Le ministre belge des Affaires étrangères Philippe Goffin présidera ce mardi le Conseil de sécurité de l'ONU. ©Photo News

Le ministre des Affaires étrangères Philippe Goffin préside ce mardi une session du Conseil de sécurité consacrée au plan de paix américain pour le conflit israélo-palestinien. Tout cela en pleine tension diplomatique ente Bruxelles et Tel Aviv.

Cette semaine sera pour la Belgique le point d'orgue de ses deux années de participation au Conseil de sécurité de l'ONU, l'organe chargé de maintenir la paix dans le monde. 

Le Roi Philippe et la Reine Mathilde se sont envolés lundi pour New York, accompagnés du ministre des Affaires étrangères, Philippe Goffin (MR). Le chef d'État interviendra mercredi à la tribune de l'ONU. Il évoquera la protection des enfants dans les conflits armés, un enjeu qui concerne plus de 420 millions d'enfants dans le monde.

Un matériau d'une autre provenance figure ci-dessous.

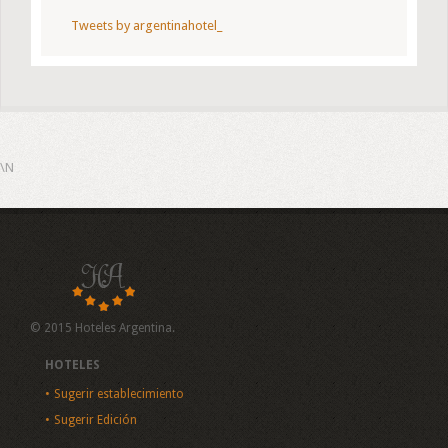
Tweets by argentinahotel_
\N
© 2015 Hoteles Argentina.
HOTELES
Sugerir establecimiento
Sugerir Edición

Notre pays occupe en février la présidence du Conseil de sécurité, un poste prestigieux où elle entend faire valoir ses priorités. En plus de la question des enfants dans les conflits armés, il s'agit de la justice transitionnelle et de l’importance de la coopération européenne au Conseil de sécurité. Mais la Belgique doit aussi faire face aux crises urgentes

Plan Trump pour le Moyen-Orient 

Ce mardi, le ministre Goffin présidera une session spéciale du Conseil de sécurité sur le processus de paix au Moyen-Orient, en présence du Président palestinien Mahmoud Abbas. À l'ordre du jour, le plan américain pour tenter de résoudre le conflit israélo-palestinien. La mission de Philippe Goffin sera délicate. La Belgique, alignée sur la position de l'UE, voit ce plan comme une reconnaissance des colonies israéliennes.

420
millions d'enfants
Plus de 420 millions d'enfants dans le monde souffrent des situations de conflits.

"Tout est possible dans ce genre de rencontre, comme la présentation de plans alternatifs", dit une source. Selon des rumeurs, Mahmoud Abbas pourrait rencontrer en marge de cette réunion l'ancien Premier ministre d'Israël Ehud Olmert.

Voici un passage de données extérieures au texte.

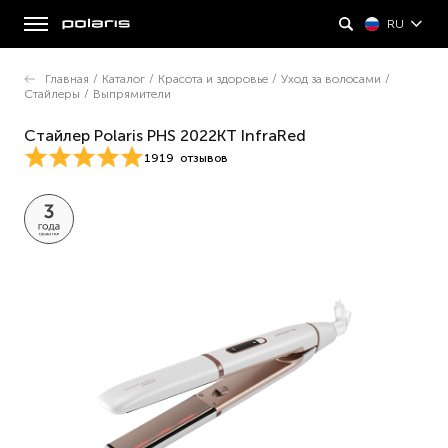
RU
Главная
/
Каталог
/
Красота и здоровье
/
Уход за волосами
/
Стайлеры
/
Выпрямители
Стайлер Polaris PHS 2022KT InfraRed
1919
отзывов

Pour rappel, le plan présenté le 28 janvier dernier par le Président Donald Trump prévoit l'annexion des colonies juives en Cisjordanie et la création d'un État palestinien démilitarisé. Jérusalem deviendrait "la capitale indivisible" d'Israël. Le plan a reçu le soutien du gouvernement israélien. Les Palestiniens, le jugeant trop favorable à Israël, l'ont rejeté.

Sur le terrain, les tensions entre Israéliens et Palestiniens se sont accrues. Depuis la présentation du plan, le Hamas a tiré quotidiennement des missiles depuis Gaza sur le sud d'Israël, qui a riposté ce dimanche en bombardant deux postes militaires du Hamas. Des affrontements en Cisjordanie occupée ont fait 5 morts côté palestinien. Une délégation égyptienne s'est rendue ce lundi à Gaza pour négocier un retour au calme.

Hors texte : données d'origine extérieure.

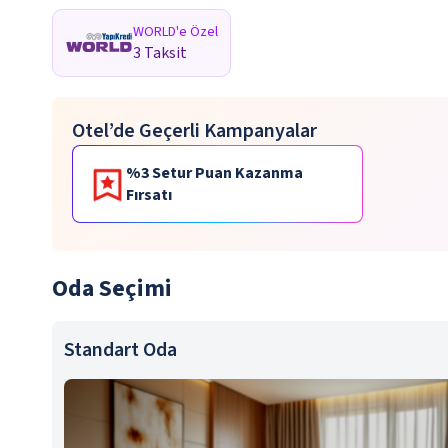
WORLD'e Özel
3 Taksit
Otel’de Geçerli Kampanyalar
%3 Setur Puan Kazanma
Fırsatı
Oda Seçimi
Standart Oda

Tensions entre la Belgique et Israël

La semaine dernière, le gouvernement israélien était furieux contre la Belgique en raison de l'invitation lors d'une réunion prévue le 24 février au Conseil de sécurité, de Brad Parker, responsable de l'ONG DCI-P (Defense for Children International - Palestine), considérée par Tel-Aviv comme proche du FPLP, une organisation jugée terroriste. 

"Il est inadmissible que la vie des enfants, pris sous les roquettes du Hamas depuis 15 ans, ne soit pas prise en compte."
Emmanuel Nashon
Ambassadeur d'Israël en Belgique

Emmanuel Nashon, l'ambassadeur d'Israël en Belgique, ne décolère pas. "La Belgique commet une erreur en invitant au Conseil de sécurité une organisation connue pour son opposition à Israël. Il est inadmissible que la vie des enfants, pris sous les roquettes du Hamas depuis 15 ans, ne soit pas prise en compte, dit-il. Nous demandons à la Belgique d'annuler cette invitation qui pervertit la nature de cette institution."

"Cette ONG a depuis longtemps un statut consultatif à l'Unesco, elle a sa propre vision de ce qui se passe côté palestinien, dit un porte-parole du ministère belge des Affaires étrangères. Et non, elle n'est pas une chantre de la cause palestinienne."